E m causa estão notícias recentes, nomeadamente aqui no Folha 8, que apontam para – entre outras – uma crise financeira que a empresa viverá, fruto da conjuntura petrolífera e dos investimentos internacionais realizados nos últimos anos.

Em comunicado no qual alude “à hipotética ‘falência técnica’, ‘bancarrota’ e ‘crise'” na Sonangol, transmitidos por “artigos de opinião”, a administração da empresa afirma serem considerações que revelam “insuficiente análise e conhecimento da empresa”.

Refere que a Sonangol possui um nível geral de endividamento actual de 13.786 milhões de dólares, contra um nível de capitais próprios superior a 21.988 milhões de dólares.

“Tal confere um índice de solvabilidade financeira de longo prazo inferior a 63%”, lê-se no comunicado, reconhecendo que a empresa “possui capitais circulantes suficientes para satisfazer, em plenitude, as suas obrigações imediatas e de curto prazo”.

A Sonangol assegura também manter o programa de investimentos, avaliado em 6.700 milhões de dólares, em todos os segmentos, dos quais 58% em exploração e produção de petróleo bruto, 15% em refinação de petróleo bruto e 10% em distribuição e logística de combustíveis.

Além disso, a Sonangol assume que a 31 de Dezembro de 2014 o lucro operacional (EBITDA) da empresa “excedia em 1.650 milhões de dólares a sua dívida líquida”, revelando “a sustentabilidade operacional do endividamento e a preservação de liquidez suficiente para as adversidades conjunturais”.

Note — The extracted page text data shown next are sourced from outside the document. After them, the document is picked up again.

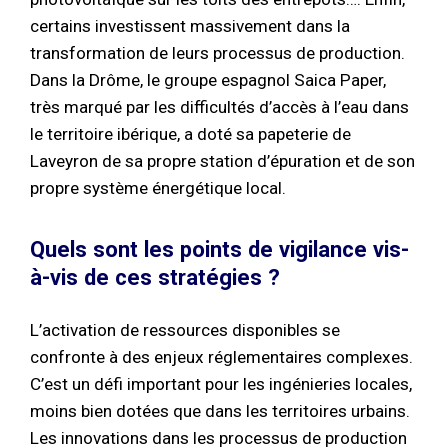
certains investissent massivement dans la
transformation de leurs processus de production.
Dans la Drôme, le groupe espagnol Saica Paper,
très marqué par les difficultés d’accès à l’eau dans
le territoire ibérique, a doté sa papeterie de
Laveyron de sa propre station d’épuration et de son
propre système énergétique local.
Quels sont les points de vigilance vis-
à-vis de ces stratégies ?
L’activation de ressources disponibles se
confronte à des enjeux réglementaires complexes.
C’est un défi important pour les ingénieries locales,
moins bien dotées que dans les territoires urbains.
Les innovations dans les processus de production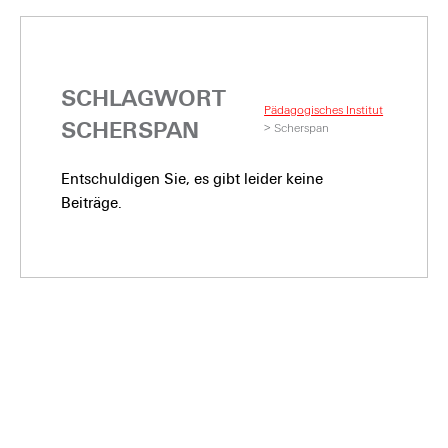
SCHLAGWORT
Pädagogisches Institut
SCHERSPAN
>
Scherspan
Entschuldigen Sie, es gibt leider keine
Beiträge.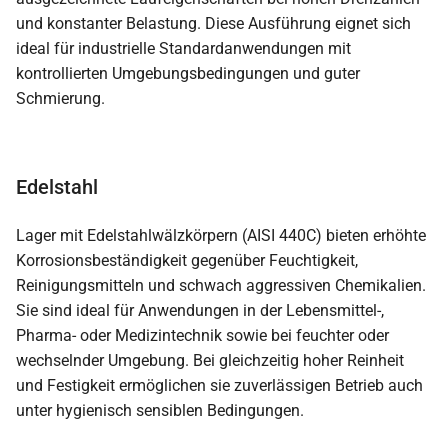
und konstanter Belastung. Diese Ausführung eignet sich
ideal für industrielle Standardanwendungen mit
kontrollierten Umgebungsbedingungen und guter
Schmierung.
Edelstahl
Lager mit Edelstahlwälzkörpern (AISI 440C) bieten erhöhte
Korrosionsbeständigkeit gegenüber Feuchtigkeit,
Reinigungsmitteln und schwach aggressiven Chemikalien.
Sie sind ideal für Anwendungen in der Lebensmittel-,
Pharma- oder Medizintechnik sowie bei feuchter oder
wechselnder Umgebung. Bei gleichzeitig hoher Reinheit
und Festigkeit ermöglichen sie zuverlässigen Betrieb auch
unter hygienisch sensiblen Bedingungen.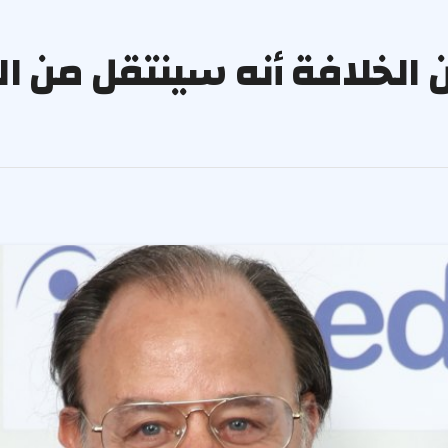
لخلافة أنه سينتقل من ال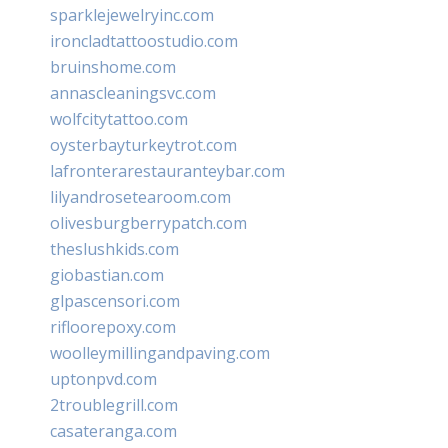
sparklejewelryinc.com
ironcladtattoostudio.com
bruinshome.com
annascleaningsvc.com
wolfcitytattoo.com
oysterbayturkeytrot.com
lafronterarestauranteybar.com
lilyandrosetearoom.com
olivesburgberrypatch.com
theslushkids.com
giobastian.com
glpascensori.com
rifloorepoxy.com
woolleymillingandpaving.com
uptonpvd.com
2troublegrill.com
casateranga.com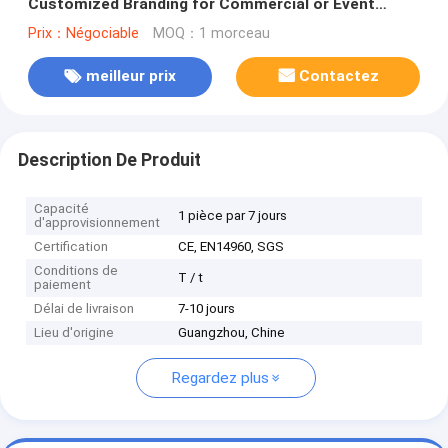
Customized Branding for Commercial or Event
Purposes
Prix：Négociable
MOQ：1 morceau
meilleur prix
Contactez
Description De Produit
Capacité
1 pièce par 7 jours
d'approvisionnement
Certification
CE, EN14960, SGS
Conditions de
T / t
paiement
Délai de livraison
7-10 jours
Lieu d'origine
Guangzhou, Chine
Regardez plus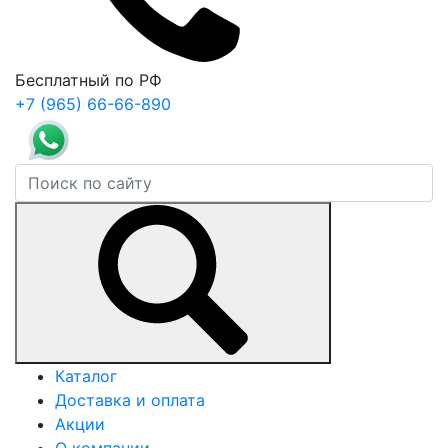
Бесплатный по РФ
+7 (965) 66-66-890
Каталог
Доставка и оплата
Акции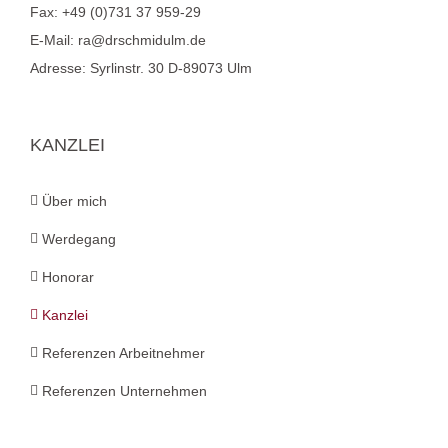
Fax:
+49 (0)731 37 959-29
E-Mail:
ra@drschmidulm.de
Adresse:
Syrlinstr. 30 D-89073 Ulm
KANZLEI
Über mich
Werdegang
Honorar
Kanzlei
Referenzen Arbeitnehmer
Referenzen Unternehmen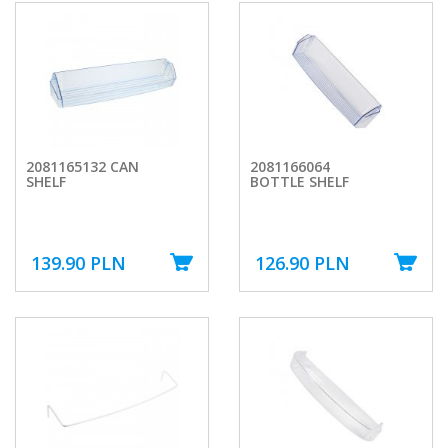
2081165132 CAN
2081166064
SHELF
BOTTLE SHELF
139.90 PLN
126.90 PLN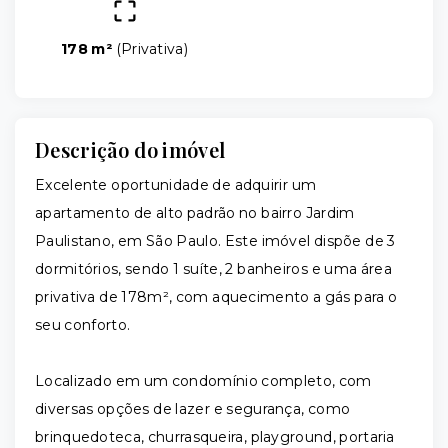
178 m²
(
Privativa
)
Descrição do imóvel
Excelente oportunidade de adquirir um
apartamento de alto padrão no bairro Jardim
Paulistano, em São Paulo. Este imóvel dispõe de 3
dormitórios, sendo 1 suíte, 2 banheiros e uma área
privativa de 178m², com aquecimento a gás para o
seu conforto.
Localizado em um condomínio completo, com
diversas opções de lazer e segurança, como
brinquedoteca, churrasqueira, playground, portaria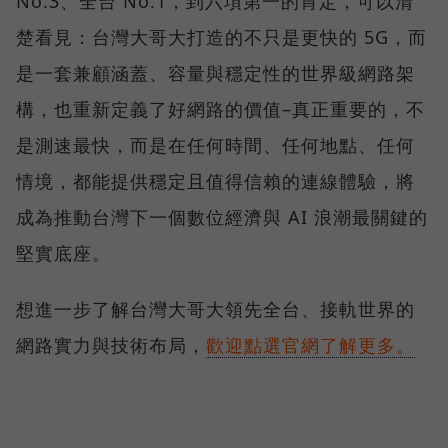
No.3、全台 No.1，到六項第一的肯定，可以清
楚看見：台灣大哥大打造的不只是更快的 5G，而
是一套兼顧涵蓋、容量與穩定性的世界級網路架
構，也重新定義了好網路的價值–真正重要的，不
是測速最快，而是在任何時間、任何地點、任何
情境，都能提供穩定且值得信賴的連線體驗，將
成為推動台灣下一個數位經濟與 AI 浪潮最關鍵的
堅實底座。
想進一步了解台灣大哥大領先全台、接軌世界的
網路實力與技術布局，
歡迎點選官網了解更多。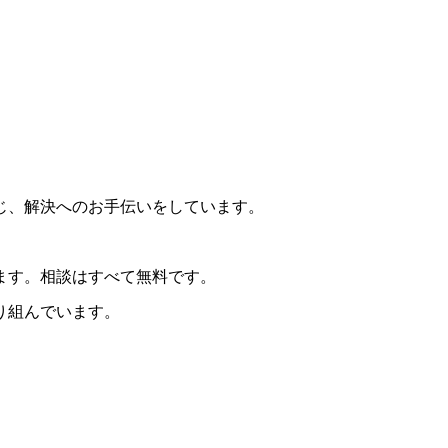
じ、解決へのお手伝いをしています。
ます。相談はすべて無料です。
り組んでいます。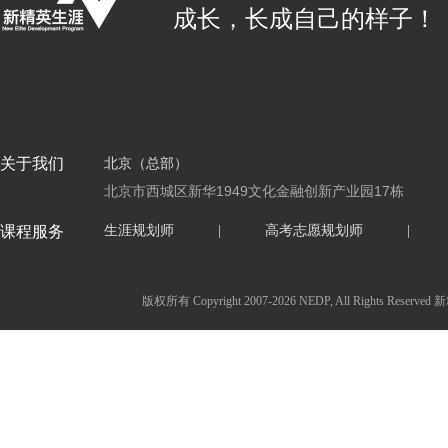
成长，长成自己的样子！
关于我们
北京（总部）
北京市西城区新华1949文化金融创新产业园17栋
课程服务
生涯规划师
|
高考志愿规划师
|
版权所有 Copyright 2007-2026 NEDP, All Ri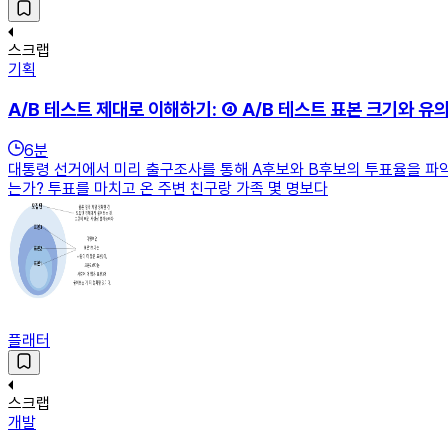
스크랩
기획
A/B 테스트 제대로 이해하기: ④ A/B 테스트 표본 크기와 유
6
분
대통령 선거에서 미리 출구조사를 통해 A후보와 B후보의 투표율을 파악
는가? 투표를 마치고 온 주변 친구랑 가족 몇 명보다
플래터
스크랩
개발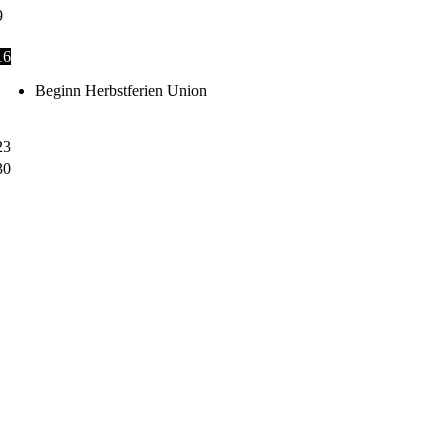
9
16
Beginn Herbstferien Union
23
30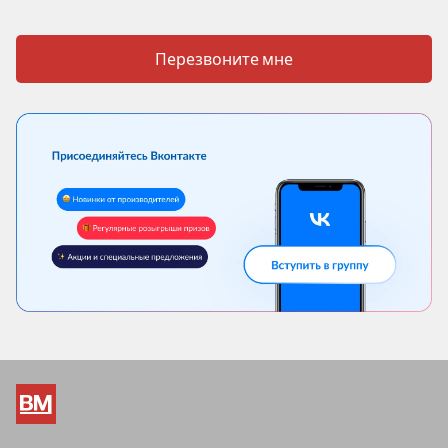
Перезвоните мне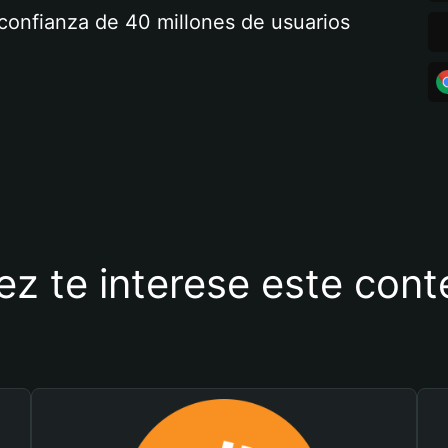
a confianza de 40 millones de usuarios
ez te interese este con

Angola enfrenta dificuldades financeiras devido à forte quebra da cotação internacional do barril de crude, produto que representa 98% das suas exportações, o que levou o Executivo a rever o Orçamento Geral do Estado para 2015, cortando um terço de todas as despesas públicas.

Apesar deste cenário, a Sonangol afirma que “os sinais” do primeiro semestre deste ano “são animadores” e que não prevê “qualquer agravamento substancial” da estabilidade conjuntural em 2015.

Sublinha ainda que a produção nacional de petróleo bruto está hoje 11,8% acima do nível verificado no primeiro semestre de 2014 e que o preço médio de exportação realizado pela Sonangol está 35% acima do preço de referência de programação para o ano de 2015.

A administração assegura igualmente que as operações internacionais — que, de acordo com algumas dessas notícias recentes, estarão na origem dos apontados problemas financeiros da estatal angolana -, “decorrem com normalidade”, através das subsidiárias Sonangol Limited, em Londres, da Sonusa, em Houston, e da Sonasia, em Singapura.

“Prioriza-se a manutenção da quota da Sonangol nos mercados da China e da Índia. Simultaneamente, a Sonangol mantém as operações petrolíferas no Brasil e na Venezuela, além das actividades que conduzirão a perfuração do 1.º poço de pesquisa na República de Cuba”, garante a petrolífera e maior empregadora angolana.

Ainda assim, a administração admite que “como consequência dos ajustamentos conjunturais”, a empresa desencadeou, ainda em 2014, “um amplo processo negocial” da maioria dos contratos de aquisição de bens e serviços, através de negociações “longas” e “difíceis” que “encontrarão por certo alguns constrangimentos”.

“Estas abrangem toda a cadeia de valor de intervenção da empresa, desde a exploração e produção de petróleo bruto até às actividades não nucleares que desenvolve”, concluiu o documento.